その言葉を聞くやサイモンは急旋回し、再び機関砲を発射しながら鳥の真横に襲いかかった。その荒くそして雑な飛び方から察するに、彼はこの状況に躍起なっているようだった。
鳥は頭を真横に向け、サイモンを見つめた。そして、その頭から生えるクチバシが開き、そこから強烈な光を吐きだした。
真っ向からその光を浴びたサイモンの機体は、次の瞬間には跡形も無く消え去っていた。
「隊長!! サイモンが蒸発した!!俺、見ました。蒸発しました!!」クリスが無線越しに叫んだ。
「ばかな!!」
「隊長、どうします!?」
「だめだ。俺らじゃ太刀打ちできん。こんな化け物、撃ち落とせん!!」
「駆逐艦はどこっすか!?」
「分からん。」
鳥は優雅に弧を描きながら旋回し、その先を飛んでいるボッシュを見つけた。
「ボッシュ!!かわせ!!」
ボッシュはエンジン出力を最大にした。雷鳴のような音を轟かせ、機体のジェット噴射口は空気の壁に衝撃波を叩きつけた。
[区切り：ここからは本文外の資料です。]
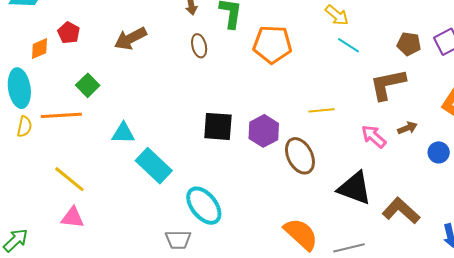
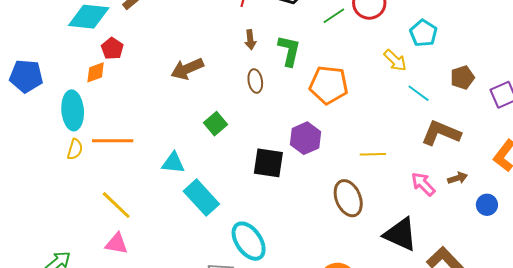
red pentagon: (69, 33) -> (112, 48), moved
brown pentagon: (409, 44) -> (462, 78), moved, turned -30
cyan line: (349, 45) -> (419, 93), moved
brown L-shape: (388, 84) -> (441, 133), turned 30
green square: (88, 85) -> (215, 124), moved
purple hexagon: (264, 131) -> (305, 138), moved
その音とほぼ同時に、鳥はその消滅光線を吐きだし、音速で飛ぶボッシュの機体に斜めに当てた。
胴体にポッカリと穴の空いた機体は、音速の惰力がついたままであり、高速で距離をのばしながら、放物線を描くかのように海面に衝突した。海は突撃してくる無礼な客人を好まないようで、ことさらに音速の来訪者には海面という門を硬く閉ざした。
ネプチューンの統べる海中の王国を拒絶されたボッシュの機体は粉々に砕け散り、コクピットの中のボッシュもまた四方八方に破裂した。
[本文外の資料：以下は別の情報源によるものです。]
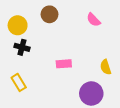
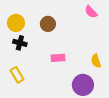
brown circle: (49, 14) -> (48, 24), moved
pink semicircle: (93, 20) -> (91, 12), moved

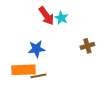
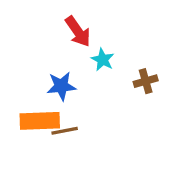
cyan star: (61, 18) -> (103, 60), moved

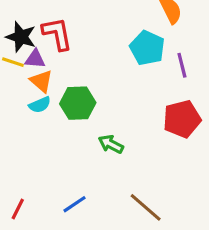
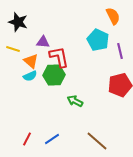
red L-shape: (57, 34) -> (59, 57), moved
black star: (21, 37) -> (18, 22), moved
purple triangle: (35, 59) -> (43, 42), moved
red line: (18, 209) -> (27, 139), moved

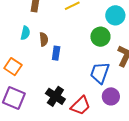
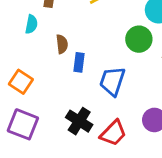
cyan semicircle: (25, 33) -> (31, 24), moved
blue trapezoid: (100, 73) -> (112, 81), moved

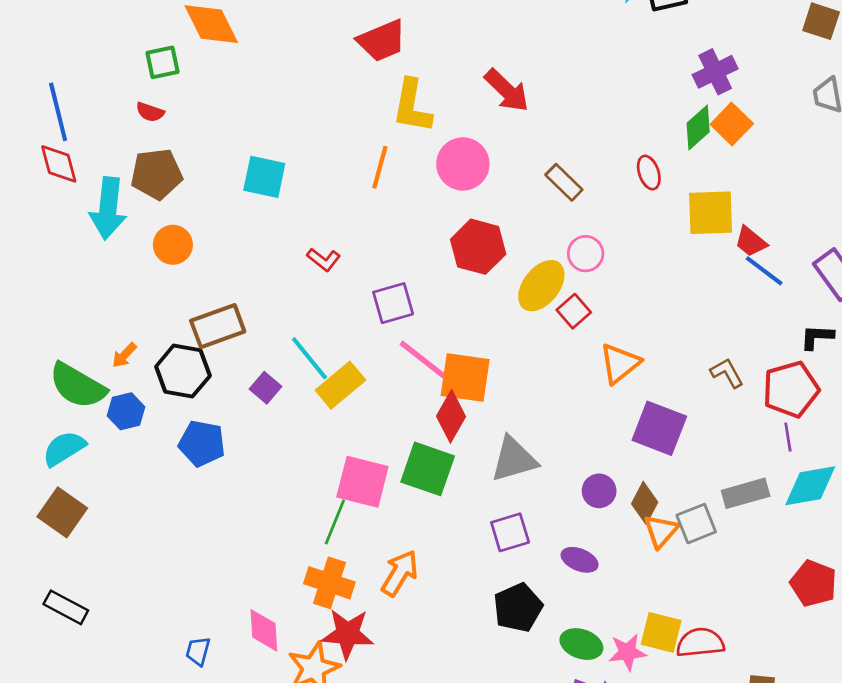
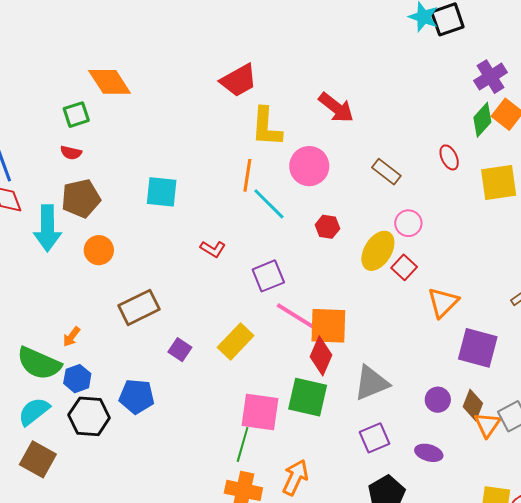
red hexagon: (478, 247) -> (327, 227), size x0.6
cyan line: (309, 358) -> (269, 204), moved
black hexagon: (183, 371) -> (89, 416), moved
「二人も殺られました!!隊長、作戦は失敗です。撤退しましょう!!」とキースは叫んだ。
鳥は急上昇し、宙返りしてアスランの後ろを取った。
「隊長、逃げろ!!」クリスは機関砲を撃ちながら、鳥に向かった。
その時 「急降下して脱出…」アスランの頭に、再びあの若い女の声が響いた。アスランは無意識にその言葉の通りに急降下して脱出装置のレバーを引いた。
操縦席と共にアスランが機体から離れた直後、機体の後方部分に鳥の照射した光が直撃した
アスランの背中は急に燃えるように発熱した。そして全身の神経に激痛と、快感が縦横無尽に走り回り、体中の体液が泡立った。手足は弛緩しながら痙攣し、破裂しそうな程の圧力が内側から膨らみ上がった。そして、理由の分からぬ情熱と歓喜、怒り、悲しみが激しく湧き上がった。
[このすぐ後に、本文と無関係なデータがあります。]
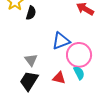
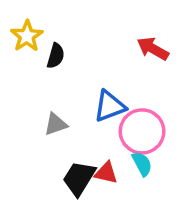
gray triangle: (31, 60) -> (56, 124), moved, turned 48
black trapezoid: (29, 81) -> (79, 178), moved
パラシュートが開き、ゆっくりと海面に落ち行く頃には、それの全ては静かに治まってはいたが、その意識は朦朧とし、半ば気絶状態で着水した。
覆い被さったパラシュートから、緩慢な動きで這い出ると、上空では最後に残った一機の飛行機が鳥の吐く光を何とか避けていた。恐らくキースであろう。
アスランはその機に向かって叫ぼうとしたが、弛緩した体を海面に浮かべるのが精一杯だった。口を大きく開くと、塩辛い海水が口の中に入ってきた。反射的にそれを吐き出すと、全身全霊がそちらの方に集中し、水に浮かぶバランスがいとも簡単に崩れた。
鼻から空気の泡を出しながら海中へと沈んでいったアスランは、自分の命運もここで尽きたことを感じた。
自分の目の前の世界はこうして終わりゆく、だが兵士が一人死んだだけに過ぎない事なのだ。自分は空軍の兵士で、戦闘機のパイロットで、そして自分にも人生があった。だが、一人の男が撃墜され、そして海中へと沈むだけのこと、一千万もの戦死者の一人でしかない。大したことじゃないとアスランはいまわの際にそう思った。